Inference operator fails to start - Amazon SageMaker AI
Services or capabilities described in AWS documentation might vary by Region. To see the differences applicable to the AWS European Sovereign Cloud Region, see the AWS European Sovereign Cloud User Guide.

Inference operator fails to start

Inference operator pod failed to start and is causing the following error message. This error is due to permission policy on the operator execution role not being authorized to perform sts:AssumeRoleWithWebIdentity.

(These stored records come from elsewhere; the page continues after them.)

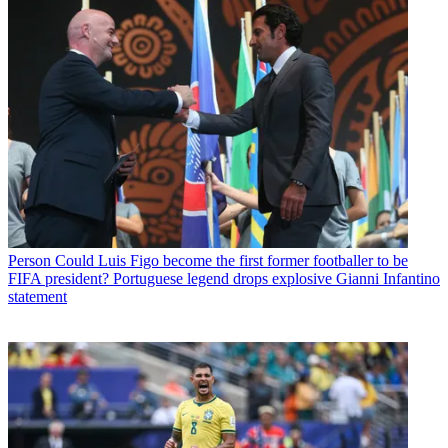
Person
Could Luis Figo become the first former footballer to be
FIFA president? Portuguese legend drops explosive Gianni Infantino
statement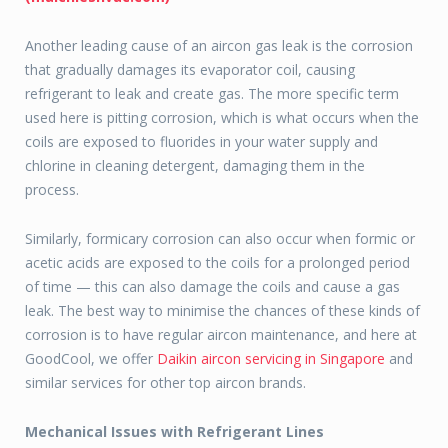
Another leading cause of an aircon gas leak is the corrosion
that gradually damages its evaporator coil, causing
refrigerant to leak and create gas. The more specific term
used here is pitting corrosion, which is what occurs when the
coils are exposed to fluorides in your water supply and
chlorine in cleaning detergent, damaging them in the
process.
Similarly, formicary corrosion can also occur when formic or
acetic acids are exposed to the coils for a prolonged period
of time — this can also damage the coils and cause a gas
leak. The best way to minimise the chances of these kinds of
corrosion is to have regular aircon maintenance, and here at
GoodCool, we offer
Daikin aircon servicing in Singapore
and
similar services for other top aircon brands.
Mechanical Issues with Refrigerant Lines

Due to this, the operator part running on the control plane is not started.

Error message:

Warning Unhealthy 5m46s (x22 over 49m) kubelet Startup probe failed: Get "http://10.1.100.59:8081/healthz": context deadline exceeded (Client.Timeout exceeded while awaiting headers)

Root cause:

  • Permission policy of the inference operator execution role is not set to access authorization token for resources.

Resolution:

Set the following policy of the execution role of EXECUTION_ROLE_ARN for the HyperPod inference operator:

HyperpodInferenceAccessPolicy-ml-cluster to include all resources
JSON
{ "Version":"2012-10-17", "Statement": [ { "Effect": "Allow", "Action": [ "s3:ListBucket", "s3:PutObject", "s3:GetObject", "s3:DeleteObject" ], "Resource": "*" }, { "Effect": "Allow", "Action": [ "ecr:GetAuthorizationToken" ], "Resource": "*" } ] }

Verification steps:

  1. Change the policy.

  2. Terminate the HyperPod inference operator pod.

  3. The pod will be restarted without throwing any exceptions.